CELIBATO Y CASTIDAD, 4ª y última parte
“Con nuestra profunda y clara convicción sobre el significado y la belleza de esta virtud; con nuestra decisión firme y actual que nos hará repetir y afirmar que volveríamos a hacer mil veces lo que hicimos porque estamos convencidos de que es lo mejor que podíamos hacer; con nuestros ojos y nuestros corazones puestos en Jesucristo, al cual hemos confiado nuestras vidas, podremos decir con verdad que hemos defendido nuestro derecho al amor. Y aún te diré más, sirviéndome de la feliz expresión de un monje poeta: somos el mundo de los aristócratas del amor.
Y
no tengo necesidad de decirte, porque ya te lo he dicho, que la castidad no
puede ser una virtud soportada; la castidad debe ser, en nuestras vidas, una
virtud afirmada con alegría, amada con pasión y custodiada con delicadeza y
vigor.
Si
vemos así la pureza como fruto y fuente de amor, la consolidaremos en nuestra
vida, la amaremos y la custodiaremos en toda su maravillosa extensión y grandeza:
Dios nuestro Señor nos pide la pureza de cuerpo y corazón, de alma y de
intención.
La
pureza, hermano mío, es una virtud frágil, o mejor, llevamos el gran tesoro de
esta virtud en vasos frágiles -in vasis fictilibus-: por esto le
hace falta una custodia prudente, inteligente y delicada.
Pero
para la custodia y para la defensa de esta virtud tenemos armas invencibles:
las armas de nuestra debilidad, de nuestra oración y de nuestra vigilancia.
La
humildad es la disposición necesaria para que el Señor nos conceda esta virtud:
Deus…humilibus dat gratiam, Dios da la gracia a los humildes.
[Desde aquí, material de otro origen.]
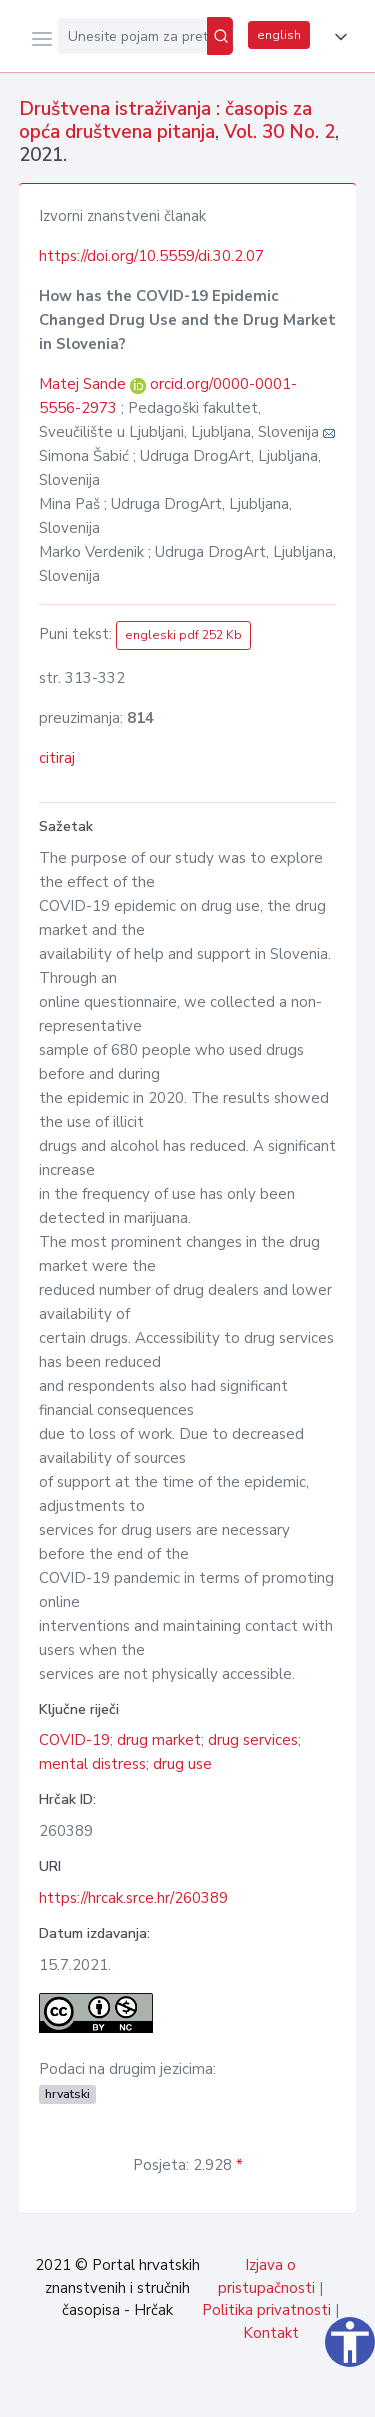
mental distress (92, 1764)
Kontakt (271, 2333)
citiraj (57, 758)
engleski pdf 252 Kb (183, 635)
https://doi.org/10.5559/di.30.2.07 (151, 256)
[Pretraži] (220, 36)
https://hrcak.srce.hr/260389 (133, 1898)
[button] (337, 37)
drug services (253, 1740)
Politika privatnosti (266, 2310)
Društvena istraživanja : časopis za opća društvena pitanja (165, 120)
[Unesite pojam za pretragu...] (132, 36)
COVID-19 (74, 1740)
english (279, 35)
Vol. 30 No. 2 (279, 132)
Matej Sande (84, 384)
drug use (182, 1764)
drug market (159, 1740)
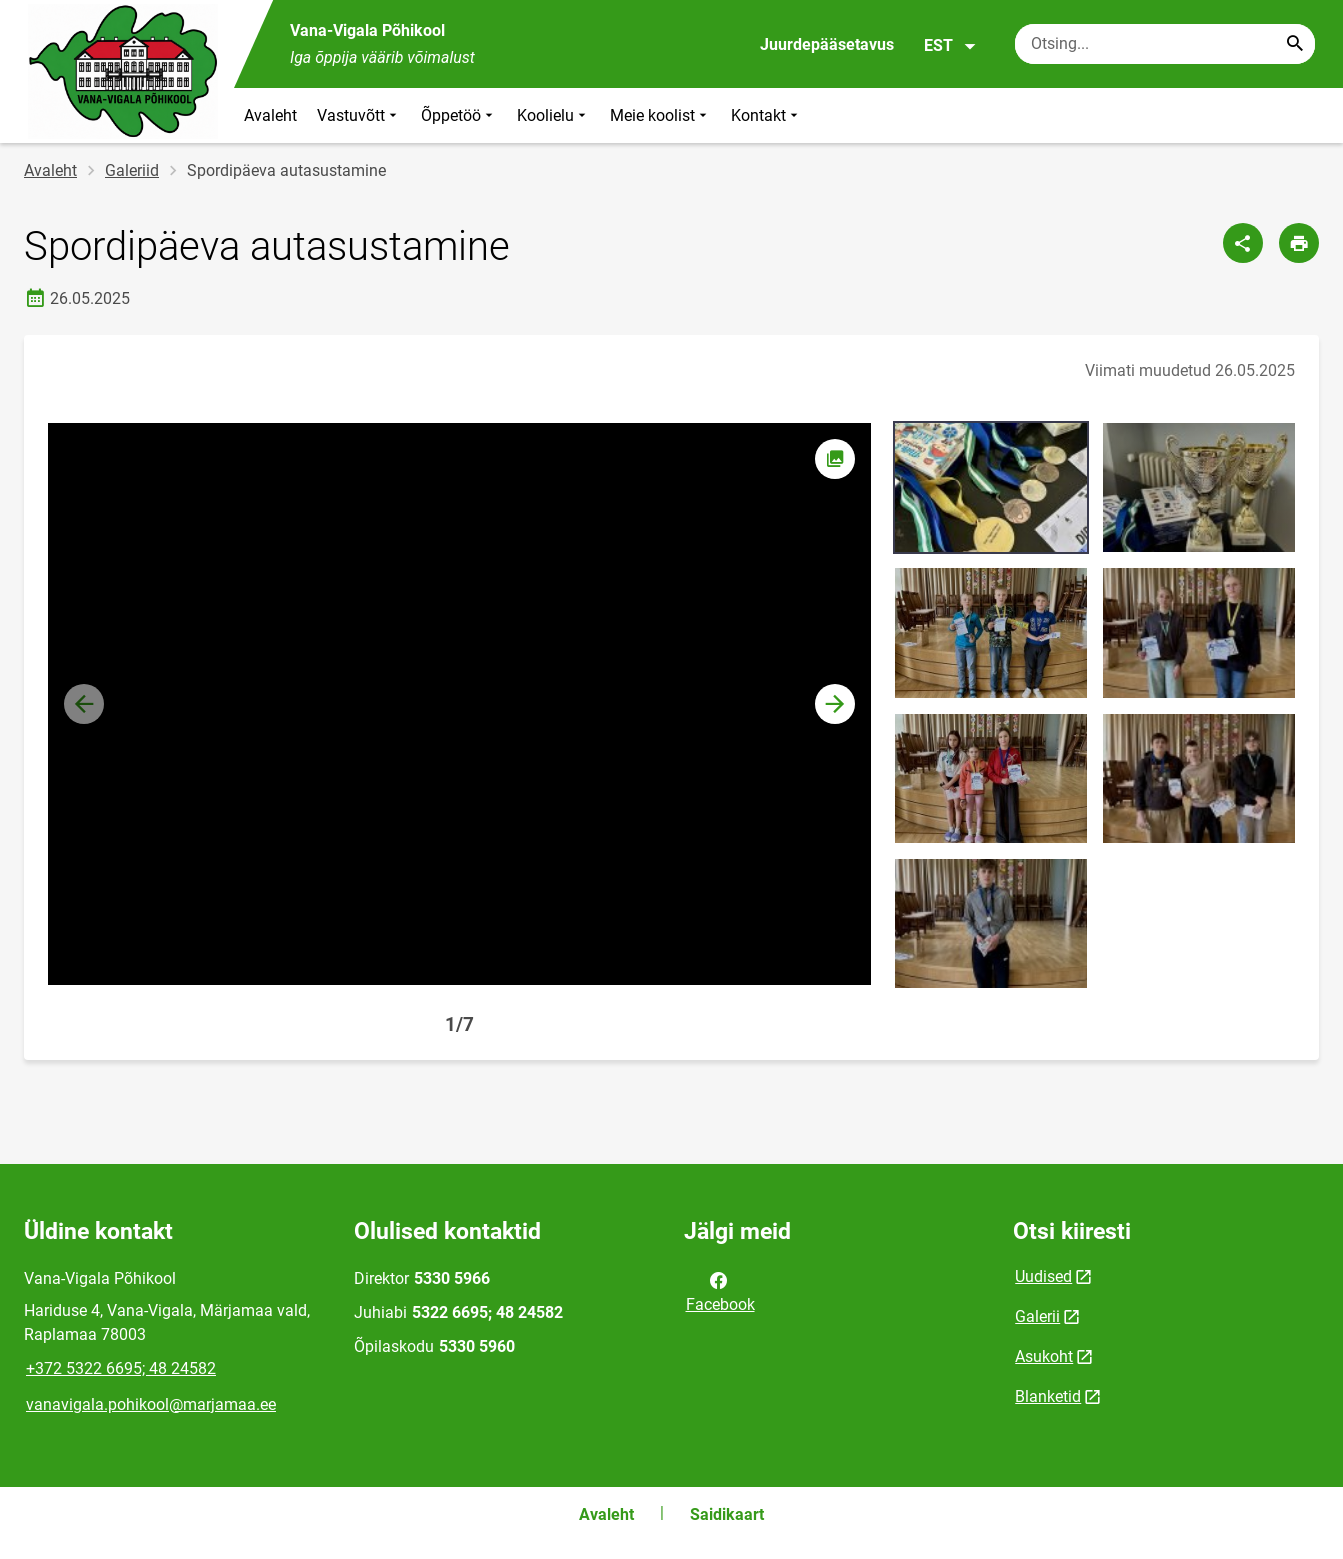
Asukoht (1044, 1356)
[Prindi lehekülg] (1299, 243)
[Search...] (1295, 44)
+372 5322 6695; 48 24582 (121, 1368)
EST (950, 46)
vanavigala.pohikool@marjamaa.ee (151, 1404)
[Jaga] (1243, 243)
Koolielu (553, 115)
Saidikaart (727, 1514)
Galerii (1037, 1316)
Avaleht (270, 115)
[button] (835, 704)
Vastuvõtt (359, 115)
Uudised (1043, 1276)
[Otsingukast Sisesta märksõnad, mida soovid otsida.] (1165, 44)
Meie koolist (660, 115)
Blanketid (1048, 1396)
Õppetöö (459, 115)
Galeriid (132, 170)
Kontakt (766, 115)
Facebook (720, 1291)
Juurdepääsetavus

No hay duda de que la unión que existe entre esas dos virtudes, entre la
humildad y la castidad es muy íntima. Hasta el punto de que una vez leí
complacido que un escritor espiritual daba a la humildad el nombre de castidad
del espíritu.
Pero tampoco olvidemos, hermano
mío, que para defender esta virtud y para crecer en ella, es absolutamente
necesario que escuchemos y que sigamos con gran delicadeza el consejo de
Jesucristo: Vigilate et orate. Vigilad y orar.
Una
vigilancia que nos llevará a huir con decisión y prontitud de las ocasiones y
de los peligros. Una vigilancia que también se manifestará en el momento de
nuestra apertura, sincera y filial, a la dirección espiritual. Una vigilancia
que nos enseñará a mortificar los sentidos y la imaginación.
La oración, la amistad con Jesús en la Santísima Eucaristía, el Sacramento de la Penitencia y la devoción a la Virgen Inmaculada son los medios, eficaces y necesarios, que nos aseguran la virtud de la castidad”.